Bir yeri gezerken içimizde tatlı bir his uyanır. Merak ve haz birbirine karışır hani. Nahoş bir açlıkla oraya dair herşeyi yutmak, hızlıca sindirmek isteriz. Gittiğimiz yeri iliklerimize kadar yaşamamız gerektiğini biliriz. Bolivya bize öğrenmeyi yeniden öğreten ülkelerden. Kaprissiz, yavaş ve kontrolümüz dışında. Yüksek beklentileri olanlar için ise alt tabaka.
And Dağları ile Amazon Havzası arasında kalan Bolivya, Latin Amerika’nın yalınayak çocuğu tabirini sonuna kadar hak ediyor. Ülkenin iklimi bölgesel olarak değişkenlik gösteriyor. Yer yer tropikal Yağmur Ormanları iklimi hissedilirken bazı bölgeleri ise And Dağları’nın hoyrat hava şartlarına sahip. Sandaletler ve botlar yan yana kullanılmayı bekliyor orada.
Yolum Güney Amerika kıtasında ilerlerken Bolivya ile tanışmam Villazon kasabasına gidişim ile başladı. Arjantin sınırında bulunan bu kasabadaki otobüs terminali kuzeye gitmek isteyenlerin bolca kullandığı bir yer. Otobüs bileti bulamazsanız hafif ticari araçlar illegal şekilde belli şehirlere yolcu taşıyor. Bunun için de terminalin önünde bağıran insanlara doğru gitmeniz yeterli oluyor. Pazarlıklar yapılıyor, aracın dolması bekleniyor ve konforsuz olduğu kadar manzarasıyla sizi sarsan bir yolculuk başlıyor. İki aile bir arabaya doluşmuş ve kucak kucağa denize gidiyormuşsunuz gibi. Otuz yıl öncesine döndüğünüz bir zaman makinesi gibi. Molaları çoğunluk belirliyor. İhtiyaç gidermek için yol kenarında sadece birkaç dakika durabiliyorsunuz.
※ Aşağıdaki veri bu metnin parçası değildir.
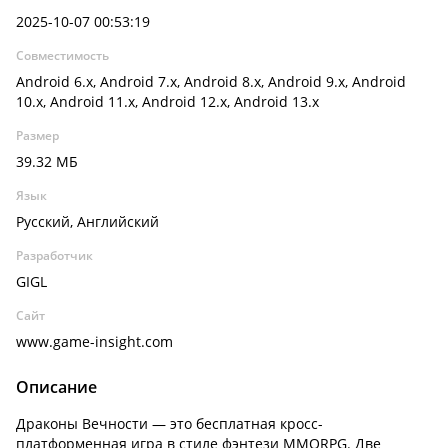
2025-10-07 00:53:19
Совместимость
Android 6.x, Android 7.x, Android 8.x, Android 9.x, Android
10.x, Android 11.x, Android 12.x, Android 13.x
Размер
39.32 МБ
Язык
Русский, Английский
Разработчик
GIGL
Сайт
www.game-insight.com
Описание
Драконы Вечности — это бесплатная кросс-
платформенная игра в стиле фэнтези MMORPG. Две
Saatler sonra Potosi adında bir şehre iniş yaptığımda havanın bu kadar soğuk olacağını tahmin etmemiştim. Potosi 5200 rakım ile Dünyanın en yüksek şehirlerinden birisi. Deniz seviyesinde yaşayan insanlar için bu rakımda nefes almak zorlayıcı oluyor. Ciğer kapasitesi seyrek oksijene alışkın olmadığı için yüksek irtifa hastalığı genel olarak bir çok turisti etkiliyor. Önlem amaçlı oksijen tüpleri hemen her konaklama yerinde mevcut. Yüksek irtifa hastalığına çare olarak yerli halk koko yaprağı çiğniyor. Aslında kocaman ciğerleri var ve bunu göğüs kafeslerinin genişliğinden anlayabiliyorsunuz. Yine de koko yaprağı birçok semptoma çözüm olarak görüldüğü için yanlarından ayırmıyorlar. Yol kenarlarında, pazarlarda, dükkanlarda da satılıyor. Vücudun su kaybetmesini önlediği söyleniyor. Herşeye rağmen kabızlık, baş dönmesi, bulantı, nefes darlığı irtifaya alışana kadar görülen etkilerden.
İki günlük bir adaptasyon sürecinden sonra şehri gezmek iyi geldi. Semptomlar azalınca bu küçük madenci şehrini alıcı gözle inceleyebildim. İlk durağım yemek yiyebileceğim bir yer aramak oldu. Sebze sadece et yemeklerinin yanında bir garnitür olarak veriliyormuş. Sokak lezzetleri gerçekten harika. Hijyen takıntınız yoksa afiyetle yiyebilirsiniz.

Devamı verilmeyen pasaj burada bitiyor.